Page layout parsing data

□ □ □ □ □ □ □

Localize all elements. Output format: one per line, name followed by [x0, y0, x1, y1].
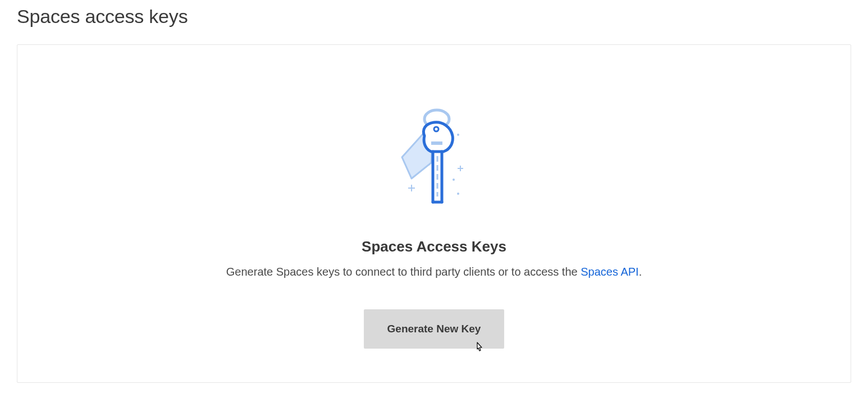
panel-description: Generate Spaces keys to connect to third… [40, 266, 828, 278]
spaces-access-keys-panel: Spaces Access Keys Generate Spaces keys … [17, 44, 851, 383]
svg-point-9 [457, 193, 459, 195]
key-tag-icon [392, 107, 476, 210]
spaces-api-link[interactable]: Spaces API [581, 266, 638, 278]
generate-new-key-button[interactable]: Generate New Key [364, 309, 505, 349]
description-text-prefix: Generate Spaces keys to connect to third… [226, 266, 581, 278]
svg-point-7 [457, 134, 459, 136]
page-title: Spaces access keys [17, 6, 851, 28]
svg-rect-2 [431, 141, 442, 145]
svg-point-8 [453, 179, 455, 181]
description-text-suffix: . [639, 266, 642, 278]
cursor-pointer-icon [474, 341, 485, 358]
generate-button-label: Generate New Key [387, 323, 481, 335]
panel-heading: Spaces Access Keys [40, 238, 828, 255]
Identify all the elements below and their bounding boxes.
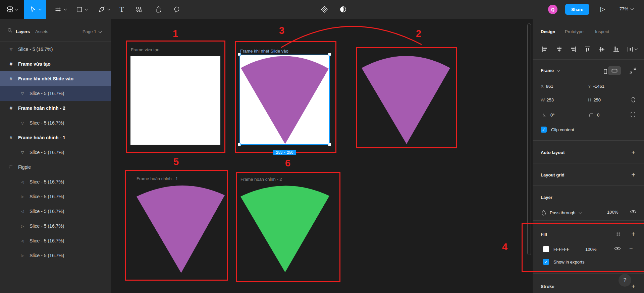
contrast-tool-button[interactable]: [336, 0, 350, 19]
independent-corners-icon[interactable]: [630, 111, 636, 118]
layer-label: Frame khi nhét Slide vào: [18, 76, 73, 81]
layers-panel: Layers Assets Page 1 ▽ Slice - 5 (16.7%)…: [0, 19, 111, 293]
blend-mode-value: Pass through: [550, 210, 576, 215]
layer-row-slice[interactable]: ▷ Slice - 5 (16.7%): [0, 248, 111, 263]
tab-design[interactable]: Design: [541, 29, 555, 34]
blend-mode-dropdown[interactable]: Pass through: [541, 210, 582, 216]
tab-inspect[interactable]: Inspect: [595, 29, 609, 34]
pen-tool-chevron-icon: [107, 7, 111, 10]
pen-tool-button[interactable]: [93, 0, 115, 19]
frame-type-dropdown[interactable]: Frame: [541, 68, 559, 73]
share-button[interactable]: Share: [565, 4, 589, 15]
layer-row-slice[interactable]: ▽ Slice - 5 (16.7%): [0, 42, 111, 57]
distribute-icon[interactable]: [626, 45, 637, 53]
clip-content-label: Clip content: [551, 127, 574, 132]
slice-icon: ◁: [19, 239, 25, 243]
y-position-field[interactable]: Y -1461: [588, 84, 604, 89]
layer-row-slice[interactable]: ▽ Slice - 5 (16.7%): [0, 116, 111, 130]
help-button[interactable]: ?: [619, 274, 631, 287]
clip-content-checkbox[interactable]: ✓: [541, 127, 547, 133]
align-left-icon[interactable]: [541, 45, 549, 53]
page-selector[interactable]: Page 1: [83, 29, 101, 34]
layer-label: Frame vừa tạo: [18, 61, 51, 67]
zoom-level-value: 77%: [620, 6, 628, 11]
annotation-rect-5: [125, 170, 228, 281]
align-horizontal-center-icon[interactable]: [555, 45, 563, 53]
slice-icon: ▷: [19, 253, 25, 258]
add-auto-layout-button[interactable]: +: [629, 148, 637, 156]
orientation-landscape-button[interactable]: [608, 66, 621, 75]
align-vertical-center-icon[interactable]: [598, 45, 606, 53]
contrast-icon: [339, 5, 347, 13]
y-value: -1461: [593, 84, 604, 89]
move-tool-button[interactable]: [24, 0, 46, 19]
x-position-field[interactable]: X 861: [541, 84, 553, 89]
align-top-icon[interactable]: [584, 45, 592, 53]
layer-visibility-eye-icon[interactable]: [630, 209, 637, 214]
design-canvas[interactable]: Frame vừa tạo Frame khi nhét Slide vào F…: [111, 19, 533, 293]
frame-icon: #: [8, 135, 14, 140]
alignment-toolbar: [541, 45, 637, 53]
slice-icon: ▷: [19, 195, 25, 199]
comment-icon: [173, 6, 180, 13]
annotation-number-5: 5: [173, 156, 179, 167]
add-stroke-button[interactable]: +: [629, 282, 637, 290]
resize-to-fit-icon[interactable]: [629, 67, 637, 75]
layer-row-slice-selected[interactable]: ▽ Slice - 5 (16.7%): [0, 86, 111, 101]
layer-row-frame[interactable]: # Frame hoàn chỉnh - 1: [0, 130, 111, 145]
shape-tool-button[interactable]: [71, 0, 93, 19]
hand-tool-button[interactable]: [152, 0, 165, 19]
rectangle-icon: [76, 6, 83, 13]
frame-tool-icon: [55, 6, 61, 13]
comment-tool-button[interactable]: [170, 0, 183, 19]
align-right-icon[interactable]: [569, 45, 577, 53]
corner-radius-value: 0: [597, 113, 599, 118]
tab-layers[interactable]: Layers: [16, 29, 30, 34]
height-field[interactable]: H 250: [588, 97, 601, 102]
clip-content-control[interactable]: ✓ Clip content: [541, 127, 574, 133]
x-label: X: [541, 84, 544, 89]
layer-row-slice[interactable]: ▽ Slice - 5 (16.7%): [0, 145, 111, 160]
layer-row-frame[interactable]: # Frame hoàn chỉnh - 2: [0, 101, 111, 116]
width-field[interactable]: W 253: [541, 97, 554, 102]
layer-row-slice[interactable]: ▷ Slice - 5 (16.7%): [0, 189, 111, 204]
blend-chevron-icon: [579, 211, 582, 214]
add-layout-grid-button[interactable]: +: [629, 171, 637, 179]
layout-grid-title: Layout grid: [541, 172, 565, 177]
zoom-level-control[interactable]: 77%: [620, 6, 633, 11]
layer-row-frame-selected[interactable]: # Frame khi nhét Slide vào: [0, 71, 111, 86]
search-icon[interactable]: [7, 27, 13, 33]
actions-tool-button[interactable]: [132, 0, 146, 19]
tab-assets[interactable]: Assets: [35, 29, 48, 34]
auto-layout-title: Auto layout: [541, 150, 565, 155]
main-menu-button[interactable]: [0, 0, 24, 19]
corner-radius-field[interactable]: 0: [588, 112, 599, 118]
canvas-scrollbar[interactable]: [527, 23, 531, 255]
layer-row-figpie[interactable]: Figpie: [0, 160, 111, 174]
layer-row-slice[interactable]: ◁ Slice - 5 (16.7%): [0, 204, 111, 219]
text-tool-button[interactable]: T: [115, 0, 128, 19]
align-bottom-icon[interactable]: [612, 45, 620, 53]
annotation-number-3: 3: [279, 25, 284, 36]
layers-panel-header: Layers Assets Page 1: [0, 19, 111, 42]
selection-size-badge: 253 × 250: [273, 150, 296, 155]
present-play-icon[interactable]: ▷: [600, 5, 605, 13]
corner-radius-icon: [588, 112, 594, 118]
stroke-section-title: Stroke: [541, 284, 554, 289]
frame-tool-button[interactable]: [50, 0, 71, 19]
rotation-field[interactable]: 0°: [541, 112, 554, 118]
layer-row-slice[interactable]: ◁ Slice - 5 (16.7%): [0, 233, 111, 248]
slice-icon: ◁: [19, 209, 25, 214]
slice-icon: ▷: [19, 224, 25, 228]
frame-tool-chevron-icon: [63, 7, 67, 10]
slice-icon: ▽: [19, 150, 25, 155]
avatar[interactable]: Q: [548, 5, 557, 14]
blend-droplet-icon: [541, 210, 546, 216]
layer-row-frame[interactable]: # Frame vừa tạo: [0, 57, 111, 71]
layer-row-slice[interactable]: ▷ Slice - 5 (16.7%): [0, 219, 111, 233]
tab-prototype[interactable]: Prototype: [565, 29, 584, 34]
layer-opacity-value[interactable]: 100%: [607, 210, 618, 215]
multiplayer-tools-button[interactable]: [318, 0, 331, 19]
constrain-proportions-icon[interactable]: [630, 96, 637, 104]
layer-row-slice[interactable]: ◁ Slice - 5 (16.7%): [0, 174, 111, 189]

□ □ □ □ □ □ □

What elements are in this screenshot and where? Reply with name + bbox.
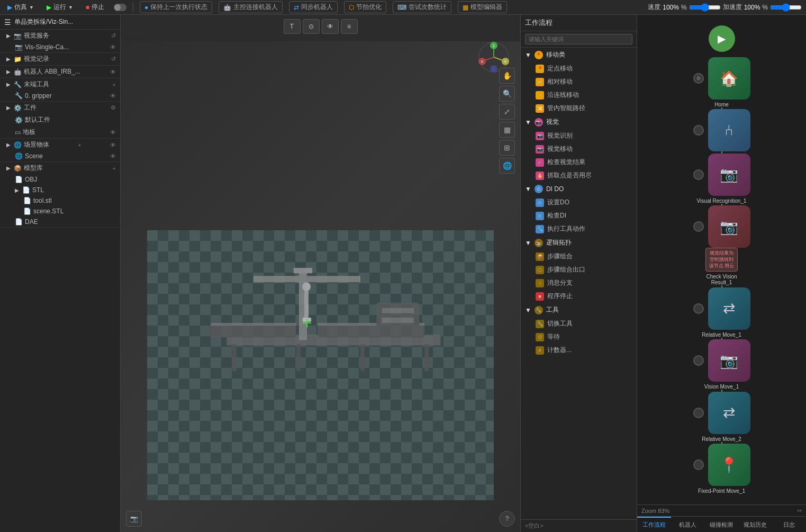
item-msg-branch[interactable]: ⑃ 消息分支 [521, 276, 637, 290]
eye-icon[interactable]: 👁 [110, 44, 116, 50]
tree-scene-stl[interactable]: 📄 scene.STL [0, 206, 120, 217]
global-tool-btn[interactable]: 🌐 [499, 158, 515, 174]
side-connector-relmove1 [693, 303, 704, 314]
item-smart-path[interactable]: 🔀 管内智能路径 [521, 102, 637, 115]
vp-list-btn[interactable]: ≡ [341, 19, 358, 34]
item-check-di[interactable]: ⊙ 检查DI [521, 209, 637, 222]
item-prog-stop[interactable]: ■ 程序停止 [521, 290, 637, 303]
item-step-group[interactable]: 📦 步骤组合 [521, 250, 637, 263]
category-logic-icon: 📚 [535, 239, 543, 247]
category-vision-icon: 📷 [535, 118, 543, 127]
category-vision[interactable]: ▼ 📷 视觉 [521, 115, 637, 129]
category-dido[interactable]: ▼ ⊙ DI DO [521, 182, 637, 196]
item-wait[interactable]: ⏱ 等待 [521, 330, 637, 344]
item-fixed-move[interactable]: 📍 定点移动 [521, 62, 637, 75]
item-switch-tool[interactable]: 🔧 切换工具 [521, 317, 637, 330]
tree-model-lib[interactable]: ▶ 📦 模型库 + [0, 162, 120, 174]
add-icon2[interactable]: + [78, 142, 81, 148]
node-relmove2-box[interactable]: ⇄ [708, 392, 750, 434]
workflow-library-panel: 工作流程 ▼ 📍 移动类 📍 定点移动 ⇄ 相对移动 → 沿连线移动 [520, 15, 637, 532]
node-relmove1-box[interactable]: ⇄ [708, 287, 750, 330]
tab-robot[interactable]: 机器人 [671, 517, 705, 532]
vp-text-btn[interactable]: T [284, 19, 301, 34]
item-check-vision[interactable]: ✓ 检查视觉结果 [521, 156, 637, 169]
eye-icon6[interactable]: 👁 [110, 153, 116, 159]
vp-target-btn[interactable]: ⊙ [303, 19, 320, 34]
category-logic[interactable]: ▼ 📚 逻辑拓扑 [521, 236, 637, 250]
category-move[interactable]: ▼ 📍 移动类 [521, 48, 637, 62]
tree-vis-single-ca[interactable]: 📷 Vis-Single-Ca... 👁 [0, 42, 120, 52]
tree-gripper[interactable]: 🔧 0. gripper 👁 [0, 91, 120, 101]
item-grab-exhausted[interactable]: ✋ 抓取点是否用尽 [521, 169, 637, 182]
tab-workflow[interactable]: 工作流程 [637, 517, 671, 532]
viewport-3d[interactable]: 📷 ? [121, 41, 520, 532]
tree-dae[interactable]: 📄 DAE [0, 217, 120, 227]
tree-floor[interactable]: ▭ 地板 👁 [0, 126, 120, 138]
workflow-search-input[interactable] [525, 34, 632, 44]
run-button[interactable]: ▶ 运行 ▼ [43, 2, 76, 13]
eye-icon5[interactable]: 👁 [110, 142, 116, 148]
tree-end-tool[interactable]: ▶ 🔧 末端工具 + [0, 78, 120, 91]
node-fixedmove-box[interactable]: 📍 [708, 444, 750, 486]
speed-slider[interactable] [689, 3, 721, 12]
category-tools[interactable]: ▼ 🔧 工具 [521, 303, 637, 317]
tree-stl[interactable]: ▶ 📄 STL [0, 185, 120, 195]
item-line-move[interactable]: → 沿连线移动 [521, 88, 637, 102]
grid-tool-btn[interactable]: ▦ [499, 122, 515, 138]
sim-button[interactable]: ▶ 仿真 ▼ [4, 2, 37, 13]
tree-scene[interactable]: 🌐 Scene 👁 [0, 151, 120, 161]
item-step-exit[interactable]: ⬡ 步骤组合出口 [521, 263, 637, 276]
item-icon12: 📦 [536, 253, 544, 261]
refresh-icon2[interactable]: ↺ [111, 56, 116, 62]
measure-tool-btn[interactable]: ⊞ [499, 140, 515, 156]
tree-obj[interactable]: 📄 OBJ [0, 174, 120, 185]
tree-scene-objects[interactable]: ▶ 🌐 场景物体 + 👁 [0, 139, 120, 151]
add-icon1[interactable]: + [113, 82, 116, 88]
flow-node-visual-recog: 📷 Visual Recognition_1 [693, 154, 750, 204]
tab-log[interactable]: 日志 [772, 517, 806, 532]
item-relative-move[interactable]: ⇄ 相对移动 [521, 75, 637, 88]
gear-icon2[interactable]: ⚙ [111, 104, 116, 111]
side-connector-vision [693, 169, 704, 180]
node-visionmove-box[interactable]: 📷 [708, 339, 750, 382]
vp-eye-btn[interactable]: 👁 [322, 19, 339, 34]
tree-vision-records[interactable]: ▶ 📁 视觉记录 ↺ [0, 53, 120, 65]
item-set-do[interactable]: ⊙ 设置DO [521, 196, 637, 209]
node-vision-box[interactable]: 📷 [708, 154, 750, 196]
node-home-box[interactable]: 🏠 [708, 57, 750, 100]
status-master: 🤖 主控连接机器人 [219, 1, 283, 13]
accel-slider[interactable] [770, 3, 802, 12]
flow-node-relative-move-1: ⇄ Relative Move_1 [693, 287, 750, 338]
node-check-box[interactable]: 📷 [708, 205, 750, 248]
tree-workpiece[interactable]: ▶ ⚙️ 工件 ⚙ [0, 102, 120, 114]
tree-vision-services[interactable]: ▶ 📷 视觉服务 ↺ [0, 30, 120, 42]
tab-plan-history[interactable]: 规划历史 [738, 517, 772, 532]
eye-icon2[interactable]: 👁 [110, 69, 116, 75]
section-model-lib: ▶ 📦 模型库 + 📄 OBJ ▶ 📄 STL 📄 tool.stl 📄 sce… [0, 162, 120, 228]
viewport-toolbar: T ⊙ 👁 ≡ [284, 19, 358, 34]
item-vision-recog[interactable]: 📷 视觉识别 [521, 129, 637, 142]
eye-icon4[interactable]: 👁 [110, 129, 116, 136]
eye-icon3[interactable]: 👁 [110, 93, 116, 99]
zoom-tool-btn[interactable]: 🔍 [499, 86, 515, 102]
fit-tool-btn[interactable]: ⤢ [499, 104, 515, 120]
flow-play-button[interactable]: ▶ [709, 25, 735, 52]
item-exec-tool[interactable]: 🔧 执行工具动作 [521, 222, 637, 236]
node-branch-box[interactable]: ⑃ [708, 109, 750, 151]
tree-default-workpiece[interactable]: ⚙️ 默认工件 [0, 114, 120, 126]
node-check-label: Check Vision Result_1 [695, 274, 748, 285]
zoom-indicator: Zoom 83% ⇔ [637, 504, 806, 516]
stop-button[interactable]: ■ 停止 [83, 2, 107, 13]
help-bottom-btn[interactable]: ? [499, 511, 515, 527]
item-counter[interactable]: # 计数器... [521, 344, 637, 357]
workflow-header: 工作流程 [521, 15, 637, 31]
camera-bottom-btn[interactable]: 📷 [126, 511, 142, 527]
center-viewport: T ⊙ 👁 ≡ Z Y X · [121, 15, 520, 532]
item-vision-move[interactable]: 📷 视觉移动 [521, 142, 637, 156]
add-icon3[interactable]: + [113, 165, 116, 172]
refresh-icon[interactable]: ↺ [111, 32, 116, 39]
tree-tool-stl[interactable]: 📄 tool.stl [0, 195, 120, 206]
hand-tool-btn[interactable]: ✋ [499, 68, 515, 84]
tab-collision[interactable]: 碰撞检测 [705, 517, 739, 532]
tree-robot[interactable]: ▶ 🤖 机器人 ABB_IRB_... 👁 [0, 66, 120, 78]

□ □ □ □ □ □ □

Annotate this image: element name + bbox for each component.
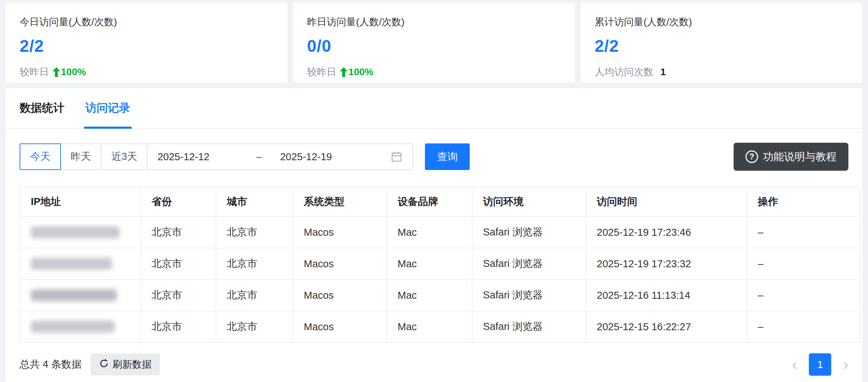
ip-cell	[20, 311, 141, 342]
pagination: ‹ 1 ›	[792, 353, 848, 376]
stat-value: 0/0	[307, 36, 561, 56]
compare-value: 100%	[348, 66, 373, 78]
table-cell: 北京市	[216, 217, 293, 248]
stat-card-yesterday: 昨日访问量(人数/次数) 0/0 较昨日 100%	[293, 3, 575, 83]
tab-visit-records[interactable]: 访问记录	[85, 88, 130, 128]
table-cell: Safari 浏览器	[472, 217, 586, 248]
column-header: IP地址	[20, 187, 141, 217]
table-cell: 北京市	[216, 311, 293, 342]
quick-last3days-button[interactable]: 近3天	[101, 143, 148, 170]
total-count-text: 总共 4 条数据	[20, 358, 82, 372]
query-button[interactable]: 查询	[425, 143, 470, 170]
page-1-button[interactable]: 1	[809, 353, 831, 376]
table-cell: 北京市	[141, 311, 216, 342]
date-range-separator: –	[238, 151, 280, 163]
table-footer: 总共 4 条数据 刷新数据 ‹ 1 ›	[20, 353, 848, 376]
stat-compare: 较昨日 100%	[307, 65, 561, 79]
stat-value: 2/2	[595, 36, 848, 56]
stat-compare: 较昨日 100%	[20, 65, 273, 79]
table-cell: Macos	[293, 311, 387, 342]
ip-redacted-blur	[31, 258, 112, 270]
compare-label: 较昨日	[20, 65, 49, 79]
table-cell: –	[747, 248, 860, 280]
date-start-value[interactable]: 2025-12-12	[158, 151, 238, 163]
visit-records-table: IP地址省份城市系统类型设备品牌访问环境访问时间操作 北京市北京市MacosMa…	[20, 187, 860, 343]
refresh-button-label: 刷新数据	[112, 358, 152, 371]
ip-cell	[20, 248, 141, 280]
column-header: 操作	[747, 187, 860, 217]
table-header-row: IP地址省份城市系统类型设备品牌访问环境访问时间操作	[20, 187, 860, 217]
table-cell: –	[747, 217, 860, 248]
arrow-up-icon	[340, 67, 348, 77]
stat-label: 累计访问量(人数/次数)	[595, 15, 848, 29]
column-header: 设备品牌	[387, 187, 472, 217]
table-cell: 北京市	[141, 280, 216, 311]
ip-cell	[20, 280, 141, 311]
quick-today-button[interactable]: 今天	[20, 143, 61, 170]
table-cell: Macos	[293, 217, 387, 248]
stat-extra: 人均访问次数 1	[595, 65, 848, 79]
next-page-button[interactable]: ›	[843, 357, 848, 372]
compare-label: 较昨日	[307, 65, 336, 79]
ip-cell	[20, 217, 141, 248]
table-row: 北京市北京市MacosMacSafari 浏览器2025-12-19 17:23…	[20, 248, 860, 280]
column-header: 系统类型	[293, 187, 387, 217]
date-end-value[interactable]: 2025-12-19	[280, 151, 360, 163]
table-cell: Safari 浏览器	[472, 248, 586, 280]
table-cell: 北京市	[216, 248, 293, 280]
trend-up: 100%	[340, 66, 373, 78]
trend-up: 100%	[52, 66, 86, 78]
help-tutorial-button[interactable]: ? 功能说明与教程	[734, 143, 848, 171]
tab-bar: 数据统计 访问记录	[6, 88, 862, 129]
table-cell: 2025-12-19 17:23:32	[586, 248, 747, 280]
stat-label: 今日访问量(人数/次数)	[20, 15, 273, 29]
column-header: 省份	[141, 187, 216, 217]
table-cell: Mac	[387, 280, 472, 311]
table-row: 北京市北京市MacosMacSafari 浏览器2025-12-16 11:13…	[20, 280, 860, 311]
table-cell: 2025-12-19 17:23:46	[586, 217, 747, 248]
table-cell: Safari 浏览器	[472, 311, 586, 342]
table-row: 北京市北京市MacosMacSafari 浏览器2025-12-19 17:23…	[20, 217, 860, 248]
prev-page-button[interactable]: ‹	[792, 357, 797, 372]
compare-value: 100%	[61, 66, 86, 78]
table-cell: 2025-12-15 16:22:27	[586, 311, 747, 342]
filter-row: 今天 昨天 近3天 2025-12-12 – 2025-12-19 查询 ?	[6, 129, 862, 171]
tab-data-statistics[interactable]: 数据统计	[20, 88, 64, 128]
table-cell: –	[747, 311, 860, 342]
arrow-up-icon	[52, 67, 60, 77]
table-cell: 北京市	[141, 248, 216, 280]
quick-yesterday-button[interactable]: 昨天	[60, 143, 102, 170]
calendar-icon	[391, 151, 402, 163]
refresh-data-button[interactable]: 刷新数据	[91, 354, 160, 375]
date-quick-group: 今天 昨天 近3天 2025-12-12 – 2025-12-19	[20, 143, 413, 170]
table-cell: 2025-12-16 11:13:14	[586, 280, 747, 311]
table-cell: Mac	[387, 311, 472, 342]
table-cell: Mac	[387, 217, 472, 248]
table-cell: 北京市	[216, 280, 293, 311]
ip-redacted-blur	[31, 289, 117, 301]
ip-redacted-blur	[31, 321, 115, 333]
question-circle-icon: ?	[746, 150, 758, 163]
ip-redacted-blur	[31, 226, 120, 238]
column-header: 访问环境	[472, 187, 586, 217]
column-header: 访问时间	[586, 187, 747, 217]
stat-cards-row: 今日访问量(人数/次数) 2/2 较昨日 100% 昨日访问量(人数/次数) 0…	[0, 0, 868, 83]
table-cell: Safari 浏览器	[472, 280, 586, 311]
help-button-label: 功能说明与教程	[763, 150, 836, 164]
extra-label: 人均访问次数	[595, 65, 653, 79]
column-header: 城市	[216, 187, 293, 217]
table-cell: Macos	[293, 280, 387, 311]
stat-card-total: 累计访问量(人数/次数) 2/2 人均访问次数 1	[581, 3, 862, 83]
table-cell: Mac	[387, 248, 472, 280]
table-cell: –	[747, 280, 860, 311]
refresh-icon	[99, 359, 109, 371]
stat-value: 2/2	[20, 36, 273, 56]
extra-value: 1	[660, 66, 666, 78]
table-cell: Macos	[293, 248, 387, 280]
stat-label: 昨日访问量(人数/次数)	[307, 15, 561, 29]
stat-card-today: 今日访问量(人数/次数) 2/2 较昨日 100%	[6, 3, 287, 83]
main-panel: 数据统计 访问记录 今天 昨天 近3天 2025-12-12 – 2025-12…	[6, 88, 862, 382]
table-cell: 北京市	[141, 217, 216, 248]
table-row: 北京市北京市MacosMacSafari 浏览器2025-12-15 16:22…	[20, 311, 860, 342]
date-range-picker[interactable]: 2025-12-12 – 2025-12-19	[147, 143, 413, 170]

□ □ □ □ □ □ □

Assignment:
Copy out, from the records above, every line that holds the string "main".

Output of the exercise:
main-menu-button[interactable]: [0, 0, 24, 19]
main-panel: 数据统计 访问记录 今天 昨天 近3天 2025-12-12 – 2025-12…	[6, 88, 862, 382]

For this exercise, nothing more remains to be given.